**EXERCISE DESCRIPTION:** In your copy of the entries, please include no pictures and return every word exactly.

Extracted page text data
══════════

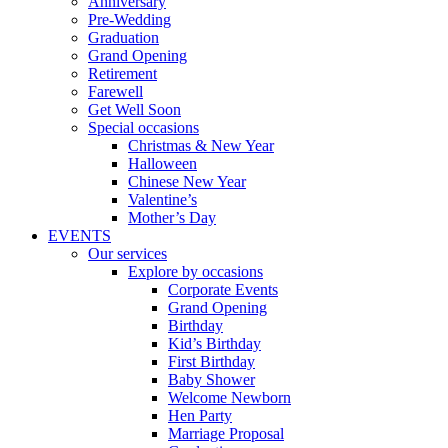
Anniversary
Pre-Wedding
Graduation
Grand Opening
Retirement
Farewell
Get Well Soon
Special occasions
Christmas & New Year
Halloween
Chinese New Year
Valentine’s
Mother’s Day
EVENTS
Our services
Explore by occasions
Corporate Events
Grand Opening
Birthday
Kid’s Birthday
First Birthday
Baby Shower
Welcome Newborn
Hen Party
Marriage Proposal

══════════

**TASK SOLUTION:**
Anniversary
Pre-Wedding
Graduation
Grand Opening
Retirement
Farewell
Get Well Soon
Special occasions
Christmas & New Year
Halloween
Chinese New Year
Valentine’s
Mother’s Day
EVENTS
Our services
Explore by occasions
Corporate Events
Grand Opening
Birthday
Kid’s Birthday
First Birthday
Baby Shower
Welcome Newborn
Hen Party
Marriage Proposal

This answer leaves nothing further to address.